Beginning at the line that contains "1 [ページ 1] (545, 1763)", transcribe the remaining lines of the listing exactly; include the final line and omit everything before.

=== Begin Enclosure ===

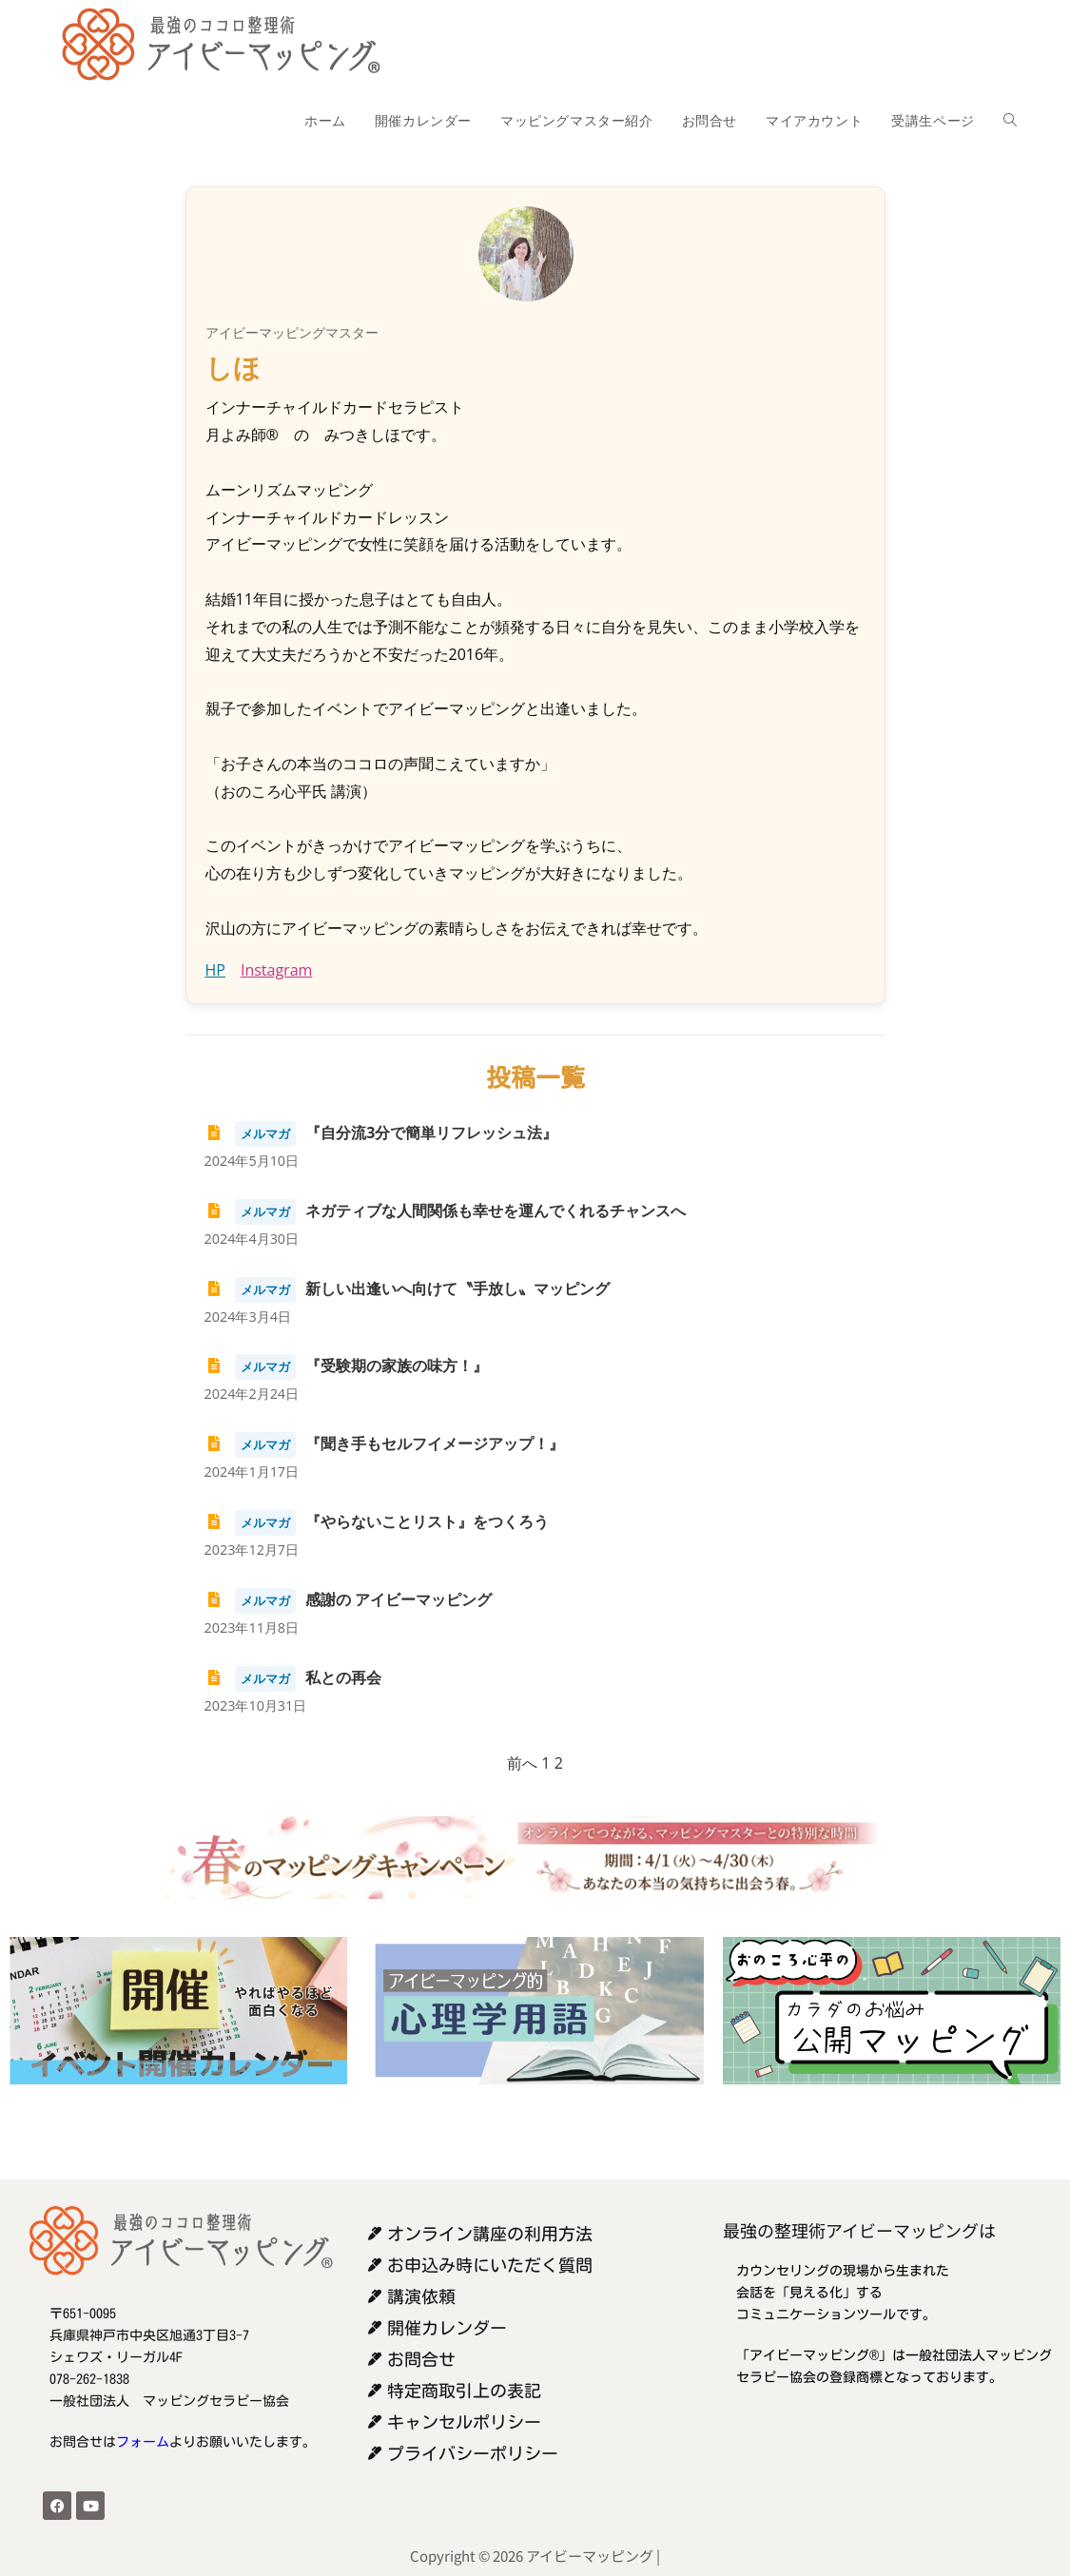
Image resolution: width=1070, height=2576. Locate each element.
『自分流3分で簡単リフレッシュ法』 (381, 1132)
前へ (522, 1763)
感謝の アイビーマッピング (348, 1599)
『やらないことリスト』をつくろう (377, 1521)
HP (215, 969)
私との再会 (293, 1677)
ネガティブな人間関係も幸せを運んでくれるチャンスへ (445, 1210)
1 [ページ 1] (545, 1763)
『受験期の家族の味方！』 (346, 1365)
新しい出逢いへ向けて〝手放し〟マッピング (407, 1288)
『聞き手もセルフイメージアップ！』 (384, 1443)
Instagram (276, 969)
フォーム (142, 2442)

=== End Enclosure ===

§ **FINISHED TASK**:
1 [ページ 1] (545, 1763)
『受験期の家族の味方！』 (346, 1365)
新しい出逢いへ向けて〝手放し〟マッピング (407, 1288)
『聞き手もセルフイメージアップ！』 (384, 1443)
Instagram (276, 969)
フォーム (142, 2442)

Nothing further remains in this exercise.